Can people with diabetes eat potatoes?
The answer is yes, and even more resounding when you have some info in your back pocket.
Potatoes come in every form imaginable—from chips to potato salad, from fries to baked potatoes with butter and sour cream. Some forms are obviously more nutritious than others. And all can have varying effects on blood sugar. Here are some recommendations:
Sweet potatoes and yams are good choices on the potato spectrum as they have a lower glycemic index and glycemic load than a regular baked russet potato, therefore affecting blood glucose less.
Small red potatoes with the skin can also be a good choice. The skin provides fiber, which slows digestion and absorption. And small, whole potatoes may be easier to portion control. Serve a few on your plate as opposed to a whole baked potato or scoop of mashed potatoes.
Try to limit fried potatoes and potato chips, choosing roasted, baked or broiled instead.
Be aware of portion size. The plate method is an easy way to manage this: about ¼ of your plate should come from starchy foods and only the depth of a deck of cards. It might not be the potato itself wreaking havoc on blood sugar, but instead the portion of potatoes if it is more than about ¾ to 1 cup.

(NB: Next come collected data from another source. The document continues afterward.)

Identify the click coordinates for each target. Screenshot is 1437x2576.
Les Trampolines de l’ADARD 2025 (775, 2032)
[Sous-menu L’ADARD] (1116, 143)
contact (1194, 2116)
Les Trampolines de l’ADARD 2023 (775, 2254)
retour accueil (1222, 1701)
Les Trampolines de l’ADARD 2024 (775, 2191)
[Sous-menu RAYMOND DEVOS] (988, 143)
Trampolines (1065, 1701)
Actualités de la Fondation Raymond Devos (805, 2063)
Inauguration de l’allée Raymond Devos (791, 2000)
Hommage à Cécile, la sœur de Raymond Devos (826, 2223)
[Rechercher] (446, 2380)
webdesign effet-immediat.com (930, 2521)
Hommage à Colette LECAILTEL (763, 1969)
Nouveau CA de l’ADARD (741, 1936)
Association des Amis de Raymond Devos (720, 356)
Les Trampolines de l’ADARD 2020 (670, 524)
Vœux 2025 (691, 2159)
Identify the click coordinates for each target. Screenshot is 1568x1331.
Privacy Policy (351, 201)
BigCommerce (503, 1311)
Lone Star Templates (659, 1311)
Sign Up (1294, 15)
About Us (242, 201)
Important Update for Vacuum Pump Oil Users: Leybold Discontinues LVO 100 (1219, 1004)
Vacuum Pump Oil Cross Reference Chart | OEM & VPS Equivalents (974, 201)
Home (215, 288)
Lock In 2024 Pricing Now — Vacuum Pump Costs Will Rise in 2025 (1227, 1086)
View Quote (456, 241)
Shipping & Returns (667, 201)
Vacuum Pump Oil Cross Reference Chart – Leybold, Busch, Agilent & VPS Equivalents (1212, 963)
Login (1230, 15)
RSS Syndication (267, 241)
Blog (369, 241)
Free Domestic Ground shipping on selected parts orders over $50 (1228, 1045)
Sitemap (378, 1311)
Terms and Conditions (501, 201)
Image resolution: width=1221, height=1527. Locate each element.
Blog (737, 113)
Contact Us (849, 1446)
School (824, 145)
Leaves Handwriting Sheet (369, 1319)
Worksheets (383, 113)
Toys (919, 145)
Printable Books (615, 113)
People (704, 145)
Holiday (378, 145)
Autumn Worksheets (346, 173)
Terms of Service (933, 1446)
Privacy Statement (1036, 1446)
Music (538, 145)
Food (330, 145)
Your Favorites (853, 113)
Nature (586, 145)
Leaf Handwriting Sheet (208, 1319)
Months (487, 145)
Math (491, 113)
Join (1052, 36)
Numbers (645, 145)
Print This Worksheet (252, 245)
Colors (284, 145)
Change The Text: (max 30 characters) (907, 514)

Many, many years ago, nurses, dietitians, and diabetes educators were instructed to teach their patients with diabetes to eat certain foods and not eat others. But in more modern times, the belief and teaching method is based on making healthy food choices, understanding portion sizes, and learning the best times to eat in order to manage diabetes. This method of not having to eliminate foods from the diet is supported by the American Diabetes Association and the American Association of Diabetes Educators.
Blood glucose control and food choices are unique to every individual with diabetes. If a food such as potatoes causes a spike in blood sugar that is hard to manage, then eating potatoes might not be worth it. Everyone has a handful of foods that affect their blood glucose in a way that makes them scratch their head. This list of “problem” foods ranges from potatoes to eggs to yogurt to pizza, and a lot of foods in between! Some people choose to avoid these foods all together.
Some people have found unique ways to manage blood sugar when eating these foods (as an educator, I've learned a lot from patients over the years). And others decide to eat the foods less often, knowing the result is a wacky blood sugar reading (or readings).
In short, all foods can fit into your day’s meals and snacks. But if potatoes are a pain to manage, leave them out. What works for one person might not work for another. Our world is full of food choices—if potatoes affect you negatively, try substituting whole grains such as brown rice, barley or quinoa, or legumes such as lentils or black beans.